§ **Task instructions**: For the string "status", state the number of lines in the data that contain it, and nothing else.

§ **Available data**:
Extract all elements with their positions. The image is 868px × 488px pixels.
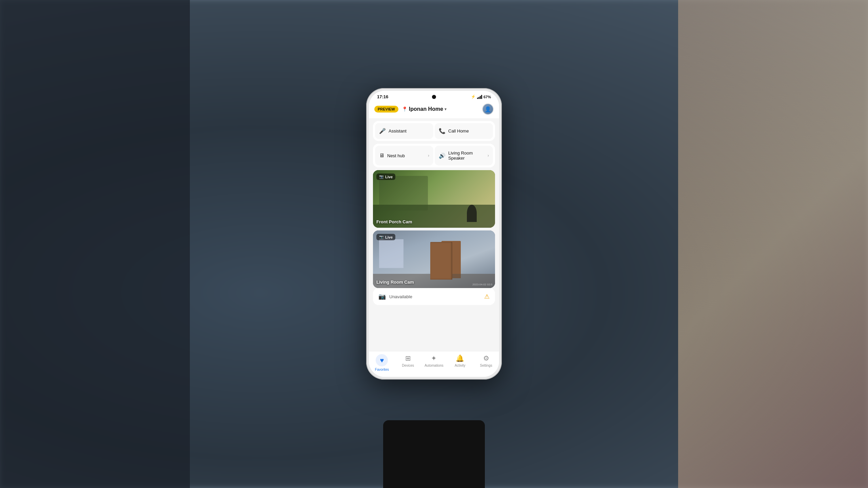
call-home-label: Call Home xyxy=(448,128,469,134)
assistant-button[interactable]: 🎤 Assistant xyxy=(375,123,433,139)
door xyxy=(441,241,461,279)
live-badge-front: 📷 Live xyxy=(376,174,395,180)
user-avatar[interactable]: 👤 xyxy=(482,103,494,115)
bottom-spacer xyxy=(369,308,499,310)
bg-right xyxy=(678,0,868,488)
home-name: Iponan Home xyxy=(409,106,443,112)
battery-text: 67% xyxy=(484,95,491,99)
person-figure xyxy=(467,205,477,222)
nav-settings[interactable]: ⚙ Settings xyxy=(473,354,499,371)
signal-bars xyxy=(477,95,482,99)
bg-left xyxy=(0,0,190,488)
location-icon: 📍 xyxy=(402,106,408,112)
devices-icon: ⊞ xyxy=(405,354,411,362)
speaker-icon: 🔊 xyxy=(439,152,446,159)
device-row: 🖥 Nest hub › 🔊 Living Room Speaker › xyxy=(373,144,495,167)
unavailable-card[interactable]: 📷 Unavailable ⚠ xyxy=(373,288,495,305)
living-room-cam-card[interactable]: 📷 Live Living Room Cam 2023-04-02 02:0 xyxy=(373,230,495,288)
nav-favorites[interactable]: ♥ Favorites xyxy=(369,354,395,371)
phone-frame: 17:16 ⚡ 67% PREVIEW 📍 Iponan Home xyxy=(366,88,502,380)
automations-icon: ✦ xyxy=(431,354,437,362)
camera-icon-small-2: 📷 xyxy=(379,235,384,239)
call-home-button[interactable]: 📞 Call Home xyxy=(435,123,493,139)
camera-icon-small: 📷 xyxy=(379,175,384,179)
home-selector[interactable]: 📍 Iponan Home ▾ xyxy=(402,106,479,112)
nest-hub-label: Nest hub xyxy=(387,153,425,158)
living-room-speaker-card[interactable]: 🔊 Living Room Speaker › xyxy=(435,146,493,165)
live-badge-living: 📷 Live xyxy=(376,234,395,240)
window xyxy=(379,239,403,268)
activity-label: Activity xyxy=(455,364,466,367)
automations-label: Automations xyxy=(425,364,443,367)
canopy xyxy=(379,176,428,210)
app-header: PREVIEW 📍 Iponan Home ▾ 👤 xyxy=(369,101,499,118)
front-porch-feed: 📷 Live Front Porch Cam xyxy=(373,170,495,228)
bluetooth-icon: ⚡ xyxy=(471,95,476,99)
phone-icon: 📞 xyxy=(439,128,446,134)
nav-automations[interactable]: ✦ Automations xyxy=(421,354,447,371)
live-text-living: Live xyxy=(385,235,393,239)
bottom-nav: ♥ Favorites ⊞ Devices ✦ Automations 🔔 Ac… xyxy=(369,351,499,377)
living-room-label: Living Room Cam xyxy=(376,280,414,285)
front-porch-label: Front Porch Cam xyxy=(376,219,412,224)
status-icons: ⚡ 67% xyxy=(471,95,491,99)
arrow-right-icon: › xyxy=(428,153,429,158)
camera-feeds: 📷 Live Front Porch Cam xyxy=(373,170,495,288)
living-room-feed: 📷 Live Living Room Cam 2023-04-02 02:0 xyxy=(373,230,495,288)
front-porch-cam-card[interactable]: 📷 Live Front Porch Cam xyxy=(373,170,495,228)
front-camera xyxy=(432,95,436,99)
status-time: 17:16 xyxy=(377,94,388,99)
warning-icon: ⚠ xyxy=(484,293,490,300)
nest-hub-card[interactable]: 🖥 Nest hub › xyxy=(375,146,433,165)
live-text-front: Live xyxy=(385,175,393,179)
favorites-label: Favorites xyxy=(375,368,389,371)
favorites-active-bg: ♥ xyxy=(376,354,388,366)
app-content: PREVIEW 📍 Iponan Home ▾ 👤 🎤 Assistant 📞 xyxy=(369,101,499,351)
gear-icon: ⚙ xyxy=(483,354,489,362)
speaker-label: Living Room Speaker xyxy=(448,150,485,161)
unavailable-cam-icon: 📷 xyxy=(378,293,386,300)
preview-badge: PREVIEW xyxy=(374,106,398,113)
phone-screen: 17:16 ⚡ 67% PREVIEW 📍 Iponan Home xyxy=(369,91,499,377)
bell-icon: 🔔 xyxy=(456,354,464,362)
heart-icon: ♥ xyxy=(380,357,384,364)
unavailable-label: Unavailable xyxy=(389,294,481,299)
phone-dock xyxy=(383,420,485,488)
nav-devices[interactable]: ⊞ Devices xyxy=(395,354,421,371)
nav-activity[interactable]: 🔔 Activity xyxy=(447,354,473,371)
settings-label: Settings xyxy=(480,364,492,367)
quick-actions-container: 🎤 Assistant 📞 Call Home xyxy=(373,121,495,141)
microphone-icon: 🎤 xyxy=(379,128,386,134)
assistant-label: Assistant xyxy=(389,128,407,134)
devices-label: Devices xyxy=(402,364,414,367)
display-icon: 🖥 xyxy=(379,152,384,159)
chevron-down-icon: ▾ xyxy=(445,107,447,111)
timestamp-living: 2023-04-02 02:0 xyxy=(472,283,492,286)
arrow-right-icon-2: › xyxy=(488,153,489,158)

* * *

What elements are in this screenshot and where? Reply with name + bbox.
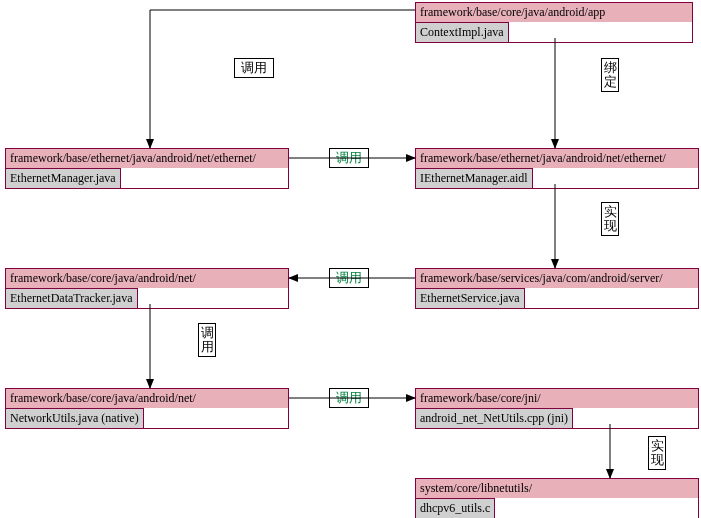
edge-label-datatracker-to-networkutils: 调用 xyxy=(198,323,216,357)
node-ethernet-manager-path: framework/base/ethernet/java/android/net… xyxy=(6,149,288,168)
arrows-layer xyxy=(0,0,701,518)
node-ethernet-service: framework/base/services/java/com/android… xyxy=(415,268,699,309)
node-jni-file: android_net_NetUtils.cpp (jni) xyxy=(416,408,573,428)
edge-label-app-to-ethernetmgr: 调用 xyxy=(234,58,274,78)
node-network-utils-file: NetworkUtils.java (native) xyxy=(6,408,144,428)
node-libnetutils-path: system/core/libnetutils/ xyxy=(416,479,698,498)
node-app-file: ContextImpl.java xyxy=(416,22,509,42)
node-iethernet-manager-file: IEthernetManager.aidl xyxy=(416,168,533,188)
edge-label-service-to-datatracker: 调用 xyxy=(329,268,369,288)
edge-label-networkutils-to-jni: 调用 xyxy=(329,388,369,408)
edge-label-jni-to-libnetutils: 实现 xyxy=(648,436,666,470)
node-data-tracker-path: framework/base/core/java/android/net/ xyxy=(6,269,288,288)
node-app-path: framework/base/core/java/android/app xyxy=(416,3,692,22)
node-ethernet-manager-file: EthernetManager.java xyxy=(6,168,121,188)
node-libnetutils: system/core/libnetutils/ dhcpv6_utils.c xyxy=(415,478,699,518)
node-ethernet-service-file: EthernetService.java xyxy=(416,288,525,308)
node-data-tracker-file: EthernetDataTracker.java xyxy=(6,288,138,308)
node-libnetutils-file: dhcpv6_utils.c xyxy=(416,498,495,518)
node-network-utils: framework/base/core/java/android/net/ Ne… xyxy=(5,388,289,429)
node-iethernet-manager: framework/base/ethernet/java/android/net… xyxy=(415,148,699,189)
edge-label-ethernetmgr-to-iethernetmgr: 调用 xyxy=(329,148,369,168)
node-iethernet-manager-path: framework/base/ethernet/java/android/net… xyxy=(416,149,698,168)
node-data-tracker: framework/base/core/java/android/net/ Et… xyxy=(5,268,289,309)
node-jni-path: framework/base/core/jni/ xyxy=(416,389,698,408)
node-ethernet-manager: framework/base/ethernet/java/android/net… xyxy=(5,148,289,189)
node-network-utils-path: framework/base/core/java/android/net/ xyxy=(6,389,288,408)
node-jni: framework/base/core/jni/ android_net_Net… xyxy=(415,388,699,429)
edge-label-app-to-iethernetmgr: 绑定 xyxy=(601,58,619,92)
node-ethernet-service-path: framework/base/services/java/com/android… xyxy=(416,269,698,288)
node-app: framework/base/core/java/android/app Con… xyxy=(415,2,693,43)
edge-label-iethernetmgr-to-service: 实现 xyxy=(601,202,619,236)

---

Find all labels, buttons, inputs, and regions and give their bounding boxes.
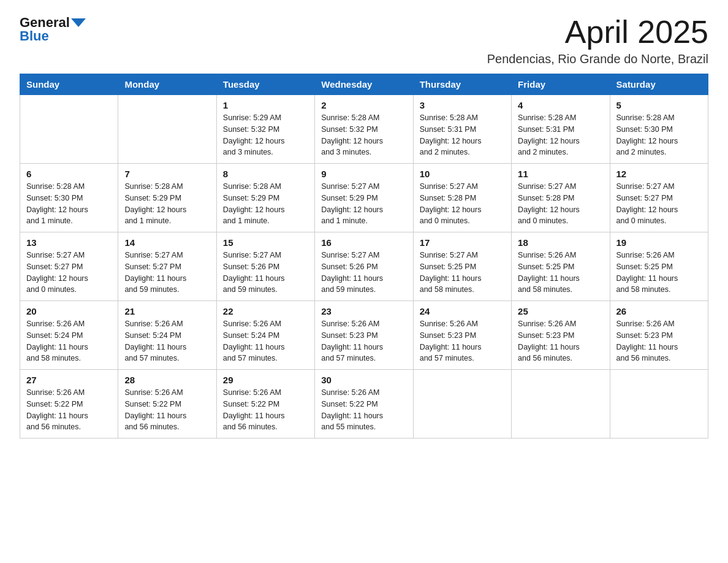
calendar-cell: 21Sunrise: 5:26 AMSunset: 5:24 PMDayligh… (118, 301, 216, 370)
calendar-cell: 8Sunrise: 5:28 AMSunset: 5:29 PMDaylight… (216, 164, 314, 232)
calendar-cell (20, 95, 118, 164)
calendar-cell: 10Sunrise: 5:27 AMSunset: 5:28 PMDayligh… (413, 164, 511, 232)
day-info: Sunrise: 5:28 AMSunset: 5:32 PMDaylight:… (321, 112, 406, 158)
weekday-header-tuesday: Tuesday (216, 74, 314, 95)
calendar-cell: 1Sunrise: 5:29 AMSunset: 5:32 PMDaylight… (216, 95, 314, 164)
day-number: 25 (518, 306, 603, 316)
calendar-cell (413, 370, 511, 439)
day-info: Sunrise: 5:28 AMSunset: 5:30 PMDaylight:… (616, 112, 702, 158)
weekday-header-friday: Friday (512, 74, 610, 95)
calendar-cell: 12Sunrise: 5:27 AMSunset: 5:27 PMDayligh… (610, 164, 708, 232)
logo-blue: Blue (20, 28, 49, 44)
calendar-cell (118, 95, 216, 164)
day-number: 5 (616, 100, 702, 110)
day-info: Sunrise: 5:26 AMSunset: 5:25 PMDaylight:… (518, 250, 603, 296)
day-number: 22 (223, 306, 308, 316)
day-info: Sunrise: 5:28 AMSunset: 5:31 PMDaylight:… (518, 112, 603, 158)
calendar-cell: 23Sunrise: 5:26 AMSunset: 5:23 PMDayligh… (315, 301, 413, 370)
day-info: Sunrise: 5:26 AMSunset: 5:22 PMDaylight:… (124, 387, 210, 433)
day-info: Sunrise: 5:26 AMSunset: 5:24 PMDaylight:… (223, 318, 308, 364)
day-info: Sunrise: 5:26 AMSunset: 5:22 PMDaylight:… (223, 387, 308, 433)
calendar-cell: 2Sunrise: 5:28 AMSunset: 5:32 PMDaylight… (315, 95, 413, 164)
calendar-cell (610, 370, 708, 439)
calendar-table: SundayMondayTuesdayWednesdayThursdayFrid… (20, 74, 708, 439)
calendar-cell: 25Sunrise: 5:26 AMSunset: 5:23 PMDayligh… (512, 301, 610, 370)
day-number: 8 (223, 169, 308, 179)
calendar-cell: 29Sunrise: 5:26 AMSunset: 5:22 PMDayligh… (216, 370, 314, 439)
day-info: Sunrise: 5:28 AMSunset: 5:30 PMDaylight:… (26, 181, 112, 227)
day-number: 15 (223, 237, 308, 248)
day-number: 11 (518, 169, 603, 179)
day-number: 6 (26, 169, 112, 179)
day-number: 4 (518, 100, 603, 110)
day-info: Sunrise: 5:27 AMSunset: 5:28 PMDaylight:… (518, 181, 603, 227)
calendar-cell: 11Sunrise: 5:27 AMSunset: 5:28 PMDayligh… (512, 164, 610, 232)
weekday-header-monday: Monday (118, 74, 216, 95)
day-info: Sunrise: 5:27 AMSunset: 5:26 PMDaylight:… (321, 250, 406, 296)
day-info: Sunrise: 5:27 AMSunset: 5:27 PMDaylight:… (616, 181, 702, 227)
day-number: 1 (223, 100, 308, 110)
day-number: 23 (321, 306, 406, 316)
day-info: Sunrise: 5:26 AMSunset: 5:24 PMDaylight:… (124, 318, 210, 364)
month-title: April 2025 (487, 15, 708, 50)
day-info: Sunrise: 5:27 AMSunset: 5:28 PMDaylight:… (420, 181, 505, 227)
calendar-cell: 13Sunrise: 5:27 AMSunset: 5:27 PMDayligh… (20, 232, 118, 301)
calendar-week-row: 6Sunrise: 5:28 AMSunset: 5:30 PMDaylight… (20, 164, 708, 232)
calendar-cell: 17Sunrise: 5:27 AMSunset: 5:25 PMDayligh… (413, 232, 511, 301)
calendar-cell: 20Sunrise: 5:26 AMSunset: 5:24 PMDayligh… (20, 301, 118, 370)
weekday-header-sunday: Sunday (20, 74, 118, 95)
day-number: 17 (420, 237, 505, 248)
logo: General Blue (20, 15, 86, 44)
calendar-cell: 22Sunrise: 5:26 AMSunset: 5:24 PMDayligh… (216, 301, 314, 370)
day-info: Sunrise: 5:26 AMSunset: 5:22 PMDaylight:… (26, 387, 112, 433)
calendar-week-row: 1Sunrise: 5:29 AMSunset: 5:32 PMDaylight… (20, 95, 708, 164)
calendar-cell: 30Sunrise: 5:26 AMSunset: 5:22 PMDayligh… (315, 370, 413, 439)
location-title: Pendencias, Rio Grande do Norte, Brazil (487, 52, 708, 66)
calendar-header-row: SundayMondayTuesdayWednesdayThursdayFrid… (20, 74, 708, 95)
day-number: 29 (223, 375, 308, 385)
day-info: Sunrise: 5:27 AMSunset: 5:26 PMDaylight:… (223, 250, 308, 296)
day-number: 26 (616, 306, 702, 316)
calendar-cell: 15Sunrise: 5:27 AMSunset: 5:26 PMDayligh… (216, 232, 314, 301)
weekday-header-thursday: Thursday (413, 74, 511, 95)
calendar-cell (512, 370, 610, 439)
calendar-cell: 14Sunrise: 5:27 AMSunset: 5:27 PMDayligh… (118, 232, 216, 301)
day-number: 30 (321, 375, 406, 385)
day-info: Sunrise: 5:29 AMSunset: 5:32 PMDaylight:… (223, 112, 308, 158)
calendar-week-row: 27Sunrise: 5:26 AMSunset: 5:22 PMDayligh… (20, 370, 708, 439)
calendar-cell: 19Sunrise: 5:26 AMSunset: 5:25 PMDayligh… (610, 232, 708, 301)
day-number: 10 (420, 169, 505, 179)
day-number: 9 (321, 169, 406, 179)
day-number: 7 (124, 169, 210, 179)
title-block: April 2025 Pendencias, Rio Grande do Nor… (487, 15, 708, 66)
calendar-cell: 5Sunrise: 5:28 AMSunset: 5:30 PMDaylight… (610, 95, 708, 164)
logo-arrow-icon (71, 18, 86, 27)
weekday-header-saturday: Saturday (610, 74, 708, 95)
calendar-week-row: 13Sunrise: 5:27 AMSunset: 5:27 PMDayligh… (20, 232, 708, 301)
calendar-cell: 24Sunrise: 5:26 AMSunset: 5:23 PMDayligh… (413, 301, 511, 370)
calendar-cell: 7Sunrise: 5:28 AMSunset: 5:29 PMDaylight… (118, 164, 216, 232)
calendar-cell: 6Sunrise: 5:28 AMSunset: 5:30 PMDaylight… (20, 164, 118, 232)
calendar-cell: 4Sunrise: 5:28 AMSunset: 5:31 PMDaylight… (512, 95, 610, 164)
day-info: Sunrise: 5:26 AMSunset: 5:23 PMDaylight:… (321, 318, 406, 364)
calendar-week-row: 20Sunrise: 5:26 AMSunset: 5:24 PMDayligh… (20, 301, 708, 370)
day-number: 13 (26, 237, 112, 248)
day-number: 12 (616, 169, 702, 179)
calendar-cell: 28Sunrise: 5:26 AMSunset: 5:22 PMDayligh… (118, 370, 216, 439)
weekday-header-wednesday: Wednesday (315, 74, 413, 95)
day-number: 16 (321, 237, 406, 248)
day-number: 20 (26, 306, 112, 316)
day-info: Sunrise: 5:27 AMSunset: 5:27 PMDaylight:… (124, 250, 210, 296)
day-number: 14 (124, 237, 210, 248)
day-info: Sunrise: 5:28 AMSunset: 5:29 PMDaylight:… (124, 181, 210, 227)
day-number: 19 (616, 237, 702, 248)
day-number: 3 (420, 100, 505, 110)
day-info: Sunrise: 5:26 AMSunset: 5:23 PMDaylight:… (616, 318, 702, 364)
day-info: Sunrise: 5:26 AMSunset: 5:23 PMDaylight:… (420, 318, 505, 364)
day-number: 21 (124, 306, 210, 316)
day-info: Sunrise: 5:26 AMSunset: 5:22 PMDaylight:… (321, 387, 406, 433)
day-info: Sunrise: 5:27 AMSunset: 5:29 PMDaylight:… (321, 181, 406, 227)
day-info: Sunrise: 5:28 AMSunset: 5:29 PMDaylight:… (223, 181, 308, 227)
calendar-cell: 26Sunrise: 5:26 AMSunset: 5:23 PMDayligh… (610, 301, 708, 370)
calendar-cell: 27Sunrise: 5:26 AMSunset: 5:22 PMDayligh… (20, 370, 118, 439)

§ **Your solution**: 2